What this task involves — Although the data below holds other lines too, output only those from the line with "Los destinos asociados" up to and including the line with "Cómo llegar a Tèrra Aventura", exactly as they appear.

Supplied data —
::::
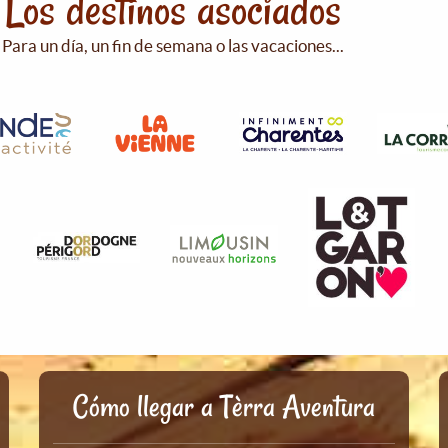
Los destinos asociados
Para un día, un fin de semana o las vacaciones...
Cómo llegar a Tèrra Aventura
::::
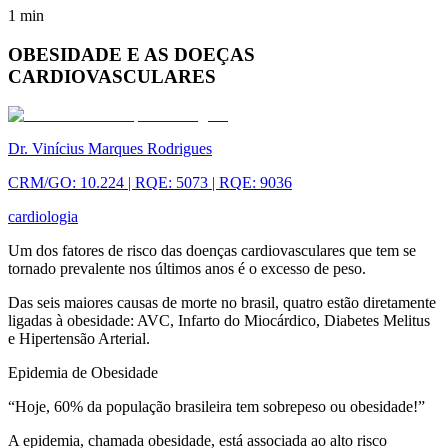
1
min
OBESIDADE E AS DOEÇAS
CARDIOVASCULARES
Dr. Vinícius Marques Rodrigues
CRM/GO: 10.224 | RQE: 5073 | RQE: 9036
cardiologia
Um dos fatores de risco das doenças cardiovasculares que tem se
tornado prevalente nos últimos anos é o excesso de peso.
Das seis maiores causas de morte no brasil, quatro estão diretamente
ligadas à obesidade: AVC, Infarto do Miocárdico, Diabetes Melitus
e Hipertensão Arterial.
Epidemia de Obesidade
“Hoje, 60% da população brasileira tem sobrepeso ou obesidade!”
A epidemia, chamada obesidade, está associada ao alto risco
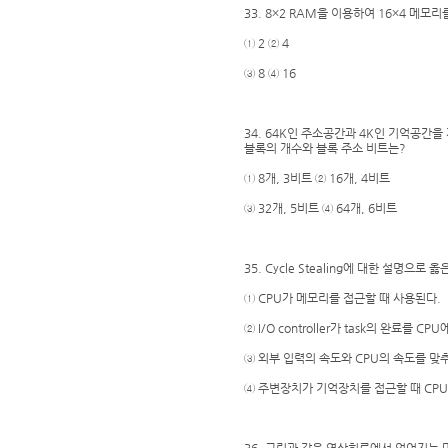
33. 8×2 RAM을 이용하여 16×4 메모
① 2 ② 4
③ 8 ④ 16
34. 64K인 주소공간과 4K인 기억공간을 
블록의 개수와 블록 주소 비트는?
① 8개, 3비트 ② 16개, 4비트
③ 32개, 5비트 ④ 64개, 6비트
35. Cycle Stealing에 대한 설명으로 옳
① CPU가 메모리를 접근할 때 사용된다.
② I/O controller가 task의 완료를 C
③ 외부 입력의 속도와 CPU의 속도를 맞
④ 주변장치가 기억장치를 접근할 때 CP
::::
Response below —
Los destinos asociados
Para un día, un fin de semana o las vacaciones...
Cómo llegar a Tèrra Aventura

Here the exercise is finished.